━━━ Records shown

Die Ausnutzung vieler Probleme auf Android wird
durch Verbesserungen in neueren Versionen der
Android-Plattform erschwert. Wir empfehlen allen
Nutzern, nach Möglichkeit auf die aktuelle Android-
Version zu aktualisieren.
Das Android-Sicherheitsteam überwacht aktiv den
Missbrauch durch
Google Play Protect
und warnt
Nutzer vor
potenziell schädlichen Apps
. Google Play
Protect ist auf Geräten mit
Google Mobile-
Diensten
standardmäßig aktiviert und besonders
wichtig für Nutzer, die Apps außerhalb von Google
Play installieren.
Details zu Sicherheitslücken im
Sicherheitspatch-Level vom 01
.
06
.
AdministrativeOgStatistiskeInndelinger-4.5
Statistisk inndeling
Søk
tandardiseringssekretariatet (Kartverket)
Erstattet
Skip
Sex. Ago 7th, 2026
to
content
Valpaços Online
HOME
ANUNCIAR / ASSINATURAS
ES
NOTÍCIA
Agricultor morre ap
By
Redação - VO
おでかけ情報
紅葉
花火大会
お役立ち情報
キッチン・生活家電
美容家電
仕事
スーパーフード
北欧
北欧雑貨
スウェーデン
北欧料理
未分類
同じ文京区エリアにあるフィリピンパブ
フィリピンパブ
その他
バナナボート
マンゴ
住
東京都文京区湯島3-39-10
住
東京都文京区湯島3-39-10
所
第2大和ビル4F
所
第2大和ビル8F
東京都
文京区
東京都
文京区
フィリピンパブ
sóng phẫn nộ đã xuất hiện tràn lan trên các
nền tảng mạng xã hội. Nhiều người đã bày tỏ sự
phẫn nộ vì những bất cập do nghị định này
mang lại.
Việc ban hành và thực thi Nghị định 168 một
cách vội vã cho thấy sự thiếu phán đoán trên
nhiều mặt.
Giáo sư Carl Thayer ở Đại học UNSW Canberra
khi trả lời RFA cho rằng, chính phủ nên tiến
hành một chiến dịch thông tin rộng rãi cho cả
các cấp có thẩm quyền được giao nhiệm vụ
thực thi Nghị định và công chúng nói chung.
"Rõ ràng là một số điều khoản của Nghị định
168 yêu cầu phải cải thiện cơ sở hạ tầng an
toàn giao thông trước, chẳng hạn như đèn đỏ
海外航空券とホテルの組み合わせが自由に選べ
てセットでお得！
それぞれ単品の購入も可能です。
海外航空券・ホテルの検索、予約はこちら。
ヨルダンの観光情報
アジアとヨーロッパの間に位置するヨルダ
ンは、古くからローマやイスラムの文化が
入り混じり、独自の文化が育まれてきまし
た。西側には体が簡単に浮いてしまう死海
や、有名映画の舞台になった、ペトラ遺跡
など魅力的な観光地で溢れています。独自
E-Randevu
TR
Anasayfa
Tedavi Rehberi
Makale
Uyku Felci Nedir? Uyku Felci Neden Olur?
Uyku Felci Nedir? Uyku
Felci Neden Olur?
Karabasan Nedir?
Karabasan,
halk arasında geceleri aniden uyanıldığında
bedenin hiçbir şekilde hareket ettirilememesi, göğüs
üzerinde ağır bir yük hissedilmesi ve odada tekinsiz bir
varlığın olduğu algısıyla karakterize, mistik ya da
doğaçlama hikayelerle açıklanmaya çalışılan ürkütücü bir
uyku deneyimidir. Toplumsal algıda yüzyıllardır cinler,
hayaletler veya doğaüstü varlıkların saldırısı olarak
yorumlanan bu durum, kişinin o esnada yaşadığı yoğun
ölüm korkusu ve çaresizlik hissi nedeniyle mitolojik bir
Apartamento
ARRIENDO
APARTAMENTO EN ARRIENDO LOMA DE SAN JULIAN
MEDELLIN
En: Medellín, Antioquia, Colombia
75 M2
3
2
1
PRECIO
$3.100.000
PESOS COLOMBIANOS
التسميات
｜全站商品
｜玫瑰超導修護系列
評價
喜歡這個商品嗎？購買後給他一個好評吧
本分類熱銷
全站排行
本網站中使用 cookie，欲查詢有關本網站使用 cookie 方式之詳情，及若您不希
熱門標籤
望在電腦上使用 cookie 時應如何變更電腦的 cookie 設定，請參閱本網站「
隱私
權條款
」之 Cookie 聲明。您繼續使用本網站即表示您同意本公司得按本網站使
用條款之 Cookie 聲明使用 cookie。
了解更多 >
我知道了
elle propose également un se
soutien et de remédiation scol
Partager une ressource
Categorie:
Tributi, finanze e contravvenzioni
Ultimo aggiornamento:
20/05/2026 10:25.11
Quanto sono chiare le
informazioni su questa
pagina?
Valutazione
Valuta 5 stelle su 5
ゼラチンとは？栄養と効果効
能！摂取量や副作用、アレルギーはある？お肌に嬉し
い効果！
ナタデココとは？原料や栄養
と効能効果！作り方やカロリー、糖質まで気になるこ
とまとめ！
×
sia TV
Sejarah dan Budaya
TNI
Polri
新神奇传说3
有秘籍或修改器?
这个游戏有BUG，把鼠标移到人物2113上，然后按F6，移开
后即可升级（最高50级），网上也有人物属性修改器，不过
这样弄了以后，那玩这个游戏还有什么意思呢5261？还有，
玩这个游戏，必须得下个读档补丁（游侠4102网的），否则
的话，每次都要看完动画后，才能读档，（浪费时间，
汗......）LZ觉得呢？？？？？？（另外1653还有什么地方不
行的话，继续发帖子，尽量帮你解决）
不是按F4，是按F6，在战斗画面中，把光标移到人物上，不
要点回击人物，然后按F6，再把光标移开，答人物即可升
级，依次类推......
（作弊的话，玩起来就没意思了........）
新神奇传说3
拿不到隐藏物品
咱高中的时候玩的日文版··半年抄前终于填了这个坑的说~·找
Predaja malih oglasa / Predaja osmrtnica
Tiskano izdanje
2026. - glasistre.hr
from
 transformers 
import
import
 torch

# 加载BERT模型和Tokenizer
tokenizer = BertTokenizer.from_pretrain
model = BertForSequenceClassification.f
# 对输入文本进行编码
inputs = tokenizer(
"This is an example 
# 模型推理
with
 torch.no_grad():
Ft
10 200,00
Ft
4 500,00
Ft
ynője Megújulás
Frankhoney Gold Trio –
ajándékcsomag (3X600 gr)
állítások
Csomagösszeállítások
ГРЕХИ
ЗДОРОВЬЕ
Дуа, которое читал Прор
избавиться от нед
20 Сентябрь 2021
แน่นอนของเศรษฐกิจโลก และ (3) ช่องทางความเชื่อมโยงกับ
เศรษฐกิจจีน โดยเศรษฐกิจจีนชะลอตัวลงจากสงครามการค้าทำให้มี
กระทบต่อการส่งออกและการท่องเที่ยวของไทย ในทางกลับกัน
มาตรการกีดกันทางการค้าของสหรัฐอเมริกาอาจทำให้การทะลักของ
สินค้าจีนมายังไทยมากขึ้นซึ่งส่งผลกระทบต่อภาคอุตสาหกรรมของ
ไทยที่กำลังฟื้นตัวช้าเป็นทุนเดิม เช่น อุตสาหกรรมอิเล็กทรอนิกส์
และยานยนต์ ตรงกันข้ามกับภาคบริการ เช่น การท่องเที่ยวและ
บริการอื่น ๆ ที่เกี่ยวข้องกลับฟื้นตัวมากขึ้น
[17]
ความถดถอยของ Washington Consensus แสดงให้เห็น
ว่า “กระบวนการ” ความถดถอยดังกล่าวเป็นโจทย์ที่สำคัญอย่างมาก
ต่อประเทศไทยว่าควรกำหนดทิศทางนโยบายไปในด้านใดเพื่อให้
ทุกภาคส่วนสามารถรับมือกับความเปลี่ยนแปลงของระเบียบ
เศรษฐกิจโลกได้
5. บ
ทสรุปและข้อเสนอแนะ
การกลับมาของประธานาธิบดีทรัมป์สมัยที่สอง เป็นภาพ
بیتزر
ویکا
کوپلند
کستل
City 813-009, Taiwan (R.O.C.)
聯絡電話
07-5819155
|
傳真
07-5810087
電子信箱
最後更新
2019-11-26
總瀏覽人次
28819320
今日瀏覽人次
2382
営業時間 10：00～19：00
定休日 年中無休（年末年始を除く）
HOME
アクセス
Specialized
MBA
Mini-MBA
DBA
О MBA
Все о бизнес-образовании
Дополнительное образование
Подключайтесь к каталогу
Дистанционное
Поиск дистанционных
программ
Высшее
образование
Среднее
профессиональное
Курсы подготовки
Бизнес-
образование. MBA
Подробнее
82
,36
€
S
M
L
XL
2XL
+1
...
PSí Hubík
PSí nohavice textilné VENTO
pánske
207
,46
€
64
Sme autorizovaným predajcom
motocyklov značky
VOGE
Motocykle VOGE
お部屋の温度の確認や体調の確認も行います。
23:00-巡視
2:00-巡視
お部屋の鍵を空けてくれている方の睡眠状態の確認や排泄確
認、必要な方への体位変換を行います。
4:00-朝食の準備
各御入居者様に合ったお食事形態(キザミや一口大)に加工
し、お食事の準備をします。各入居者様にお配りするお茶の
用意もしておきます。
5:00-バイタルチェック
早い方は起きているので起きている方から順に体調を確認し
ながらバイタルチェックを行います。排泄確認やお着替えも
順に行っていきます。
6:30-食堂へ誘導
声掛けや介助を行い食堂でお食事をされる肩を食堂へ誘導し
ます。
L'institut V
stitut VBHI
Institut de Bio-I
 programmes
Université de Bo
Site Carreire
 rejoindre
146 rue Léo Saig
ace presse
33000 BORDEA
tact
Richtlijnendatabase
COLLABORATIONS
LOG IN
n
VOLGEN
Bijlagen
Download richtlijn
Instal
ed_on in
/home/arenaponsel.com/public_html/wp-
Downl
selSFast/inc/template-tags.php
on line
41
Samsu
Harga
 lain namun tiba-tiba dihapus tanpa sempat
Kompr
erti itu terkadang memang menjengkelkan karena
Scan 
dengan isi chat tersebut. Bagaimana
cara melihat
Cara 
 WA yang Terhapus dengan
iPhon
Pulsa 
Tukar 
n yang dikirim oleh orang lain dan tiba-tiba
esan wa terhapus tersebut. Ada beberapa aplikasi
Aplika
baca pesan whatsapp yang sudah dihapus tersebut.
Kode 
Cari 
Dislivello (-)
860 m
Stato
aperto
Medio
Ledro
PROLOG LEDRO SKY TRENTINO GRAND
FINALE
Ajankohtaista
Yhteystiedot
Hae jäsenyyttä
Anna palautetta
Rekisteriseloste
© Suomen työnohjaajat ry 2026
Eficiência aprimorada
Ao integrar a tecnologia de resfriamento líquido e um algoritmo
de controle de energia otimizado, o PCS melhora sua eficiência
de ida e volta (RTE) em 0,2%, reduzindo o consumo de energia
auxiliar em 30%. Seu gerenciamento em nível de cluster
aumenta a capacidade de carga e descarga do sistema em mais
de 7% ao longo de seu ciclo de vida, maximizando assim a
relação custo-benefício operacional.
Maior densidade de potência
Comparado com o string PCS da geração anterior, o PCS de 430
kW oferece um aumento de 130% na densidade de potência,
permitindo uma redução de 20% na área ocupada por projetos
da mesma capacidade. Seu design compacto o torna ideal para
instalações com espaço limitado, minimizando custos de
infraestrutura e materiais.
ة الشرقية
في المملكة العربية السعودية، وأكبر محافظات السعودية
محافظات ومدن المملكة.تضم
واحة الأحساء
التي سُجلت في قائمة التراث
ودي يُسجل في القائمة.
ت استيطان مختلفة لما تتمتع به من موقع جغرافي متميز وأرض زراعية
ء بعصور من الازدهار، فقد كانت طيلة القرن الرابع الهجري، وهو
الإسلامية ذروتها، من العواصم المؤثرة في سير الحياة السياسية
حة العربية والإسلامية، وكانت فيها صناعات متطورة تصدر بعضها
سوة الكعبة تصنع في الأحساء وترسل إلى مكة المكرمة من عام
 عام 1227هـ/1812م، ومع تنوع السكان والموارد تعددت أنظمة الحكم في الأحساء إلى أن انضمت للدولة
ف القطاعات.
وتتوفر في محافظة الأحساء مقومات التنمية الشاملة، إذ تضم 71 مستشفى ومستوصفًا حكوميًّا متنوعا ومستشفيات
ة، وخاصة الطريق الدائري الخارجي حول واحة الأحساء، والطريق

━━━━━━

When the entries above show the word "Android" in a line, copy that line out.

Die Ausnutzung vieler Probleme auf Android wird
Android-Plattform erschwert. Wir empfehlen allen
Nutzern, nach Möglichkeit auf die aktuelle Android-
Das Android-Sicherheitsteam überwacht aktiv den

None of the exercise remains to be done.